We are thankful to be welcome on these lands in friendship. The lands we are situated on are covered by the Williams Treaties and are the traditional territory of the Mississaugas, a branch of the greater Anishinaabeg Nation, including Algonquin, Ojibway, Odawa and Pottawatomi. These lands remain home to many Indigenous nations and peoples.

We acknowledge this land out of respect for the Indigenous nations who have cared for Turtle Island, also called North America, from before the arrival of settler peoples until this day. Most importantly, we acknowledge that the history of these lands has been tainted by poor treatment and a lack of friendship with the First Nations who call them home.

This history is something we are all affected by because we are all treaty people in Canada. We all have a shared history to reflect on, and each of us is affected by this history in different ways. Our past defines our present, but if we move forward as friends and allies, then it does not have to define our future.

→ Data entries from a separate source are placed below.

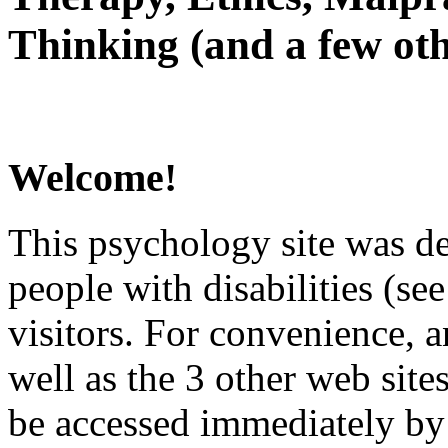
Thinking (and a few oth
Welcome!
This psychology site was de
people with disabilities (see
visitors. For convenience, 
well as the 3 other web site
be accessed immediately by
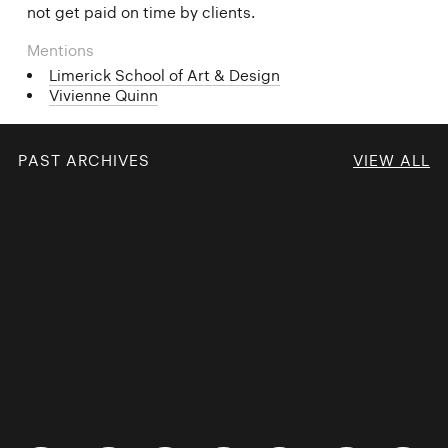
not get paid on time by clients.
Mentions
Limerick School of Art & Design
Vivienne Quinn
PAST ARCHIVES
VIEW ALL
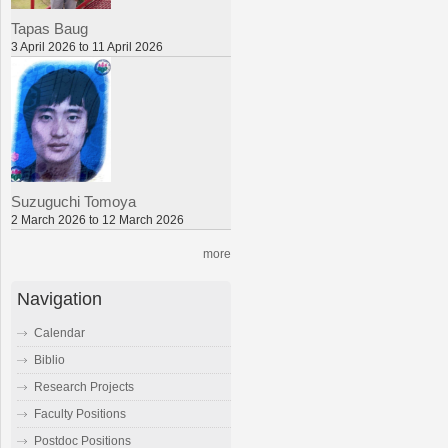
Tapas Baug
3 April 2026 to 11 April 2026
Suzuguchi Tomoya
2 March 2026 to 12 March 2026
more
Navigation
Calendar
Biblio
Research Projects
Faculty Positions
Postdoc Positions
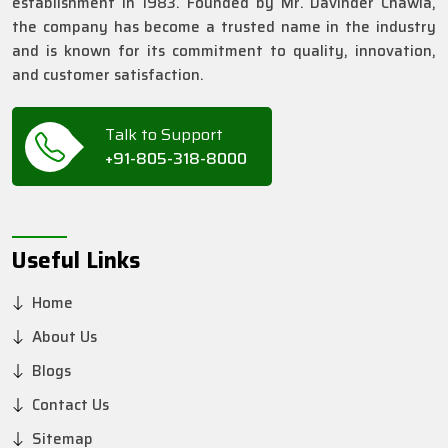
establishment in 1983. Founded by Mr. Davinder Chawla,
the company has become a trusted name in the industry
and is known for its commitment to quality, innovation,
and customer satisfaction.
Talk to Support
+91-805-318-8000
Useful Links
Home
About Us
Blogs
Contact Us
Sitemap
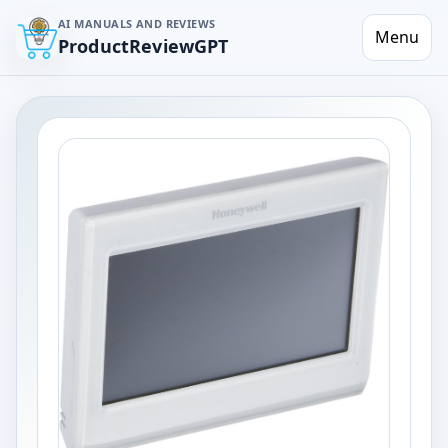
AI MANUALS AND REVIEWS
Menu
ProductReviewGPT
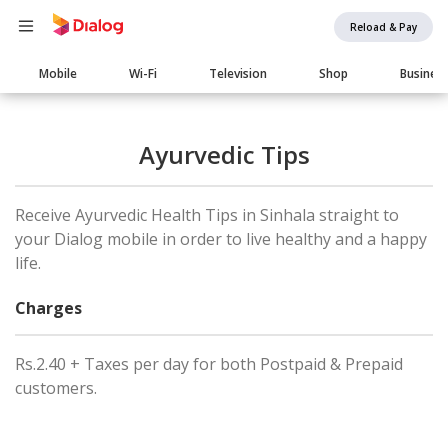
Reload & Pay
Main
Mobile
Wi-Fi
Television
Shop
Busines
navigation
Ayurvedic Tips
Receive Ayurvedic Health Tips in Sinhala straight to
your Dialog mobile in order to live healthy and a happy
life.
Charges
Rs.2.40 + Taxes per day for both Postpaid & Prepaid
customers.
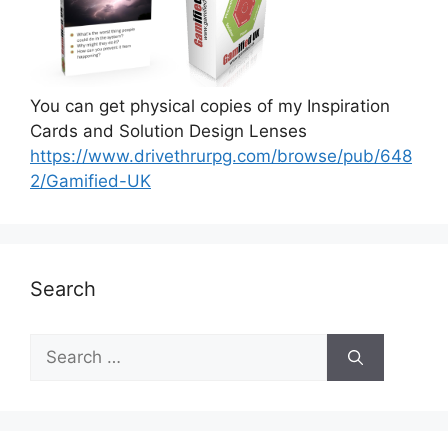
You can get physical copies of my Inspiration
Cards and Solution Design Lenses
https://www.drivethrurpg.com/browse/pub/648
2/Gamified-UK
Search
S
e
a
r
c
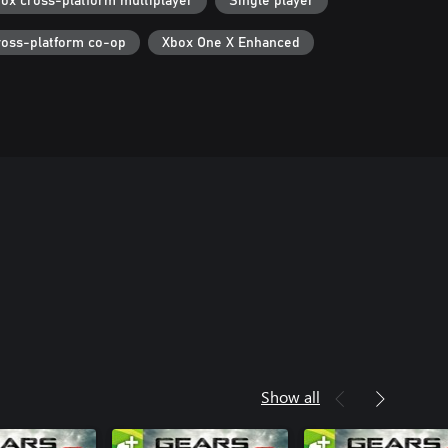
ox cross-platform multiplayer
Single player
ross-platform co-op
Xbox One X Enhanced
Show all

Learn more about Indigenous Education and Cultural Services

Diploma - Designing Adult Learning for the Digital Age

The Diploma in Designing Adult Learning for the Digital Age is a fully online, six-course program designed for students with a post-secondary diploma or equivalent. Our unique online format uses virtual classrooms to maximize interaction, collaboration and community building.  You may pursue this program on a part-time or full-time basis. This program emphasizes real-world inquiry/problem-based learning to provide you with the best opportunities to develop job-ready skills in training and instruction using digital technology in adult education fields.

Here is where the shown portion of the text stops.